Christine Odone, writing in the Telegraph:
"A letter to the Money section of The Times today from a reader exposes our weird nanny state. When he tried to put some money into his financial spread betting account using his debit card, his bank refused to clear the transaction. They regard spread betting as gambling, they told him, so they won’t let him indulge in such behaviour.
That’s not all. My husband went to a gastropub yesterday for lunch. (I won’t embarrass it by giving you the name and address, suffice it to say it was in west London.) He ordered a burger, and asked for it to be cooked “medium rare”. The waiter shook his head solemnly: “I’m afraid, sir, you cannot have it medium rare.” Husband looked apoplectic and asked why ever not. “The risk of food poisoning is greater.
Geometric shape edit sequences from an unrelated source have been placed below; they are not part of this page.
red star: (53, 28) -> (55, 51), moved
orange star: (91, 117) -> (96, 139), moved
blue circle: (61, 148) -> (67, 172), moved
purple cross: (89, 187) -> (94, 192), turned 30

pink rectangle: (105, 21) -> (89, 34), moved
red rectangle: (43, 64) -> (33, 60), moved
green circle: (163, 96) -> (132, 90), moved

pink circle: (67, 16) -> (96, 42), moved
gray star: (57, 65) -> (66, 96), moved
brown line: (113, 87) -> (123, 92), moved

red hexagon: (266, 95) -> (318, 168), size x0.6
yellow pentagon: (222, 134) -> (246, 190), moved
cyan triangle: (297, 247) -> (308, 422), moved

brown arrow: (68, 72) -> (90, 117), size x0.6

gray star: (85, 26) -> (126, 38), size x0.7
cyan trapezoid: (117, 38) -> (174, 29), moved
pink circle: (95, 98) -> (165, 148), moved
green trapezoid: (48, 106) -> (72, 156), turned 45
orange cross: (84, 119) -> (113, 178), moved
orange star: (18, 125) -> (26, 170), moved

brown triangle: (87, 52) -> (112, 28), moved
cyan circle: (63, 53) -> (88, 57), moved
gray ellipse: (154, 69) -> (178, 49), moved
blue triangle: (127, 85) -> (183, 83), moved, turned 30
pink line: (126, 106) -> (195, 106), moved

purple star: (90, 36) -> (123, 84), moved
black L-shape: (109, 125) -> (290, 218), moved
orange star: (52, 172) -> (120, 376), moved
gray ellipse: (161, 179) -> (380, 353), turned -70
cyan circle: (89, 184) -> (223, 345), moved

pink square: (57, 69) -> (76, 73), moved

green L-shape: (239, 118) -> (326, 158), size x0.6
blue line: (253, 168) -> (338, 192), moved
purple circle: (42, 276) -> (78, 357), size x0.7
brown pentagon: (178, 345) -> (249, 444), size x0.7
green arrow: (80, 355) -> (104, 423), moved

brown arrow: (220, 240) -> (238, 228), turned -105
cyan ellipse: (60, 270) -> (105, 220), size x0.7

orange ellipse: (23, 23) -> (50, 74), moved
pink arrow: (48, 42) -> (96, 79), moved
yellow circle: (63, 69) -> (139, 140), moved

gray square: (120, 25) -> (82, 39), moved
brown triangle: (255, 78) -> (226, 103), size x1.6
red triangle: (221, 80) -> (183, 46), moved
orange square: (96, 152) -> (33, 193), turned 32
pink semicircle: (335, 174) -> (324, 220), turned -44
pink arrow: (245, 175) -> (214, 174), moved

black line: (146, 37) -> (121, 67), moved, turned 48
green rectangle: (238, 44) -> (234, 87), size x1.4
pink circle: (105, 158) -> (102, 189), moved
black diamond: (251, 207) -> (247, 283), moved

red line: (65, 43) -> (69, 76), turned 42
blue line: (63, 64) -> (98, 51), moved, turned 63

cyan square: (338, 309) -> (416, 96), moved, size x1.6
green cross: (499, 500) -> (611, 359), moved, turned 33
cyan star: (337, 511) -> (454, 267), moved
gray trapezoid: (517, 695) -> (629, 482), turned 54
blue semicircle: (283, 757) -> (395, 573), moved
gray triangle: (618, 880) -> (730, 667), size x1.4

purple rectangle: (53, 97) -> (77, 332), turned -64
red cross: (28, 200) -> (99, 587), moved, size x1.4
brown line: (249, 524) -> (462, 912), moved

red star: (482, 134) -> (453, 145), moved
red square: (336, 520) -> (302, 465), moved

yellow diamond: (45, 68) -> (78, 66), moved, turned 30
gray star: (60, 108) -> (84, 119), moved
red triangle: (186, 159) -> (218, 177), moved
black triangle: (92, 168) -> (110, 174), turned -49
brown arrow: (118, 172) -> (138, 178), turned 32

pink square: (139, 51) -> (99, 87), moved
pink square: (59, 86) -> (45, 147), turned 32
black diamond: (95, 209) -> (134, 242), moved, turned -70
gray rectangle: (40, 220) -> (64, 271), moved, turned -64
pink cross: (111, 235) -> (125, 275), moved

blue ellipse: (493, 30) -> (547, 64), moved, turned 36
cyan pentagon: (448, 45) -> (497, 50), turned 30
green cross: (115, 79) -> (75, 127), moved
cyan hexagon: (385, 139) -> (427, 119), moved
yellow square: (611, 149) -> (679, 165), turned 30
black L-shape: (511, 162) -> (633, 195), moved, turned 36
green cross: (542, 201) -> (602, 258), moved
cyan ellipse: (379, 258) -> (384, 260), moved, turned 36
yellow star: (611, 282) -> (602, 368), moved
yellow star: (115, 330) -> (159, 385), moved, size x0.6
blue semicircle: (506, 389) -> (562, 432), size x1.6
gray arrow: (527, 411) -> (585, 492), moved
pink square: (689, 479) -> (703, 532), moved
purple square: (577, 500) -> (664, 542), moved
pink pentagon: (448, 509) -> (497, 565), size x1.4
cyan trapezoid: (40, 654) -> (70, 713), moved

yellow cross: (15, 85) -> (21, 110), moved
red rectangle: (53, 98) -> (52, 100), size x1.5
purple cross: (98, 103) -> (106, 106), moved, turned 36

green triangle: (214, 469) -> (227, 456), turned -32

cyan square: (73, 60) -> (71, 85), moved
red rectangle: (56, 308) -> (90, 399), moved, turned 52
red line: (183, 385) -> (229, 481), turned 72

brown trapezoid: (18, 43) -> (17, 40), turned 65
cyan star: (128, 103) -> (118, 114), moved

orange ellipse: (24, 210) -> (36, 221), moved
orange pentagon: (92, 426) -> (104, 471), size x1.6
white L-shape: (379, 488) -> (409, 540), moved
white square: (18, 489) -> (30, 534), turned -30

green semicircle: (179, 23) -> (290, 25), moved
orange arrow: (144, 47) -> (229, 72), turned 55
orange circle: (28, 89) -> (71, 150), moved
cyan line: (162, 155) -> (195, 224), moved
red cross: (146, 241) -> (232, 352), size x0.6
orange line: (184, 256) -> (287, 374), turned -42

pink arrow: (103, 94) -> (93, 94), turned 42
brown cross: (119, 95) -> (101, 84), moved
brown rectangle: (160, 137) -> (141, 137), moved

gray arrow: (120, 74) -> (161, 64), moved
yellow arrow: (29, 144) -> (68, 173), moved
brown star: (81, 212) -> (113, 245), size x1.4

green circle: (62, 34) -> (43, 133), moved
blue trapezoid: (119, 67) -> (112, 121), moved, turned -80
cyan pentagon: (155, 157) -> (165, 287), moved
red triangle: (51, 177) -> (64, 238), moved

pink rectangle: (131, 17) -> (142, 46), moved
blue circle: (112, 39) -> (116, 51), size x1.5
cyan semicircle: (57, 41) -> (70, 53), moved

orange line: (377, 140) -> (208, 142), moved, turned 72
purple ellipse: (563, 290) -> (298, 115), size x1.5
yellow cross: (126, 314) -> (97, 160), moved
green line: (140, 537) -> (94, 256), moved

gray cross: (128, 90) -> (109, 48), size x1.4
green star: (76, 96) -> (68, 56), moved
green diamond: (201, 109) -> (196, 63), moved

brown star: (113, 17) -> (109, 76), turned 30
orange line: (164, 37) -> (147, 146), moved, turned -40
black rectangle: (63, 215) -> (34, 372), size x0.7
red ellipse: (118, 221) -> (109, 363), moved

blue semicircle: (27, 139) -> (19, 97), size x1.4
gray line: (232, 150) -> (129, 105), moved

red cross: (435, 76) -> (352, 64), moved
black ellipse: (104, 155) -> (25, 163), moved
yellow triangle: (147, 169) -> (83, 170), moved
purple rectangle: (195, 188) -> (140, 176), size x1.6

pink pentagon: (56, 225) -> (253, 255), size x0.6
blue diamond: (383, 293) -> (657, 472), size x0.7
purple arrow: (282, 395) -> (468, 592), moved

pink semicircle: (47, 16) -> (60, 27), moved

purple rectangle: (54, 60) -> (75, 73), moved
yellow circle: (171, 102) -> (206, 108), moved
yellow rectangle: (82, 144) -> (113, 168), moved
We don’t want you suing us.”
And finally: the lovely oak bench that sat outside Fernandez and Wells cafe, one of my favourite places in Soho, suddenly disappeared. When I asked why, Cindy Wells, wife of one of the proprietors, explained that Westminster Council had banned the bench because of the mothers pushing buggies down the pavement. (How many mothers, you may ask, push buggies down pavements in Soho?) The bench, according to the Council, risked making the mums’progress difficult and potentially even dangerous.
How do you explain this nanny state interventionism thriving cheek to jowl with the cult of the individual? The same culture that won’t let you eat rare burgers and sit on a bench outside a cafe promotes the kind of unchecked individual autonomy that believes euthanasia (death as the ultimate consumer choice) should be legalised, marriage vows are too binding and abortion is a lifestyle choice.
We seem to live in the worst of all possible worlds: the statism of totalitarian regimes and the selfishness of unfettered capitalism."
You mean to tell me a bank can dictate on what you spend your money, money you earned and they didn't? That you cannot have a meal cooked for you, one for which you are paying, and cannot decide how you want it cooked? That mothers pushing pushchairs are too blind to see a bench in their way? And we are supposed to be a free people and thus able to make decisions for ourselves?
FFS!
If this state of affairs is the politician's definition of democracy then I have a message for them - not one such politician will ever get my vote! It can only be hoped that millions of other voters feel likewise
2 comments:
As a UKIP member, I'm no lover of H&S or the nanny state, but have to sympathise with the pub here. Medium rare beef is perfectly safe to eat as a joint or a steak, but medium rare beefburgers are a potentially deadly source of e-coli. Re-formed meat products like sausages and beefburgers should always be properly cooked.
Someone who wants to eat them undercooked is free to do so, but should not expect others to take the risk with him.
Love your blog though.
Scott,
Thank you kind sir! On the burgers - you pay, your choice. Guy wasn't forcing anyone to eat them for him.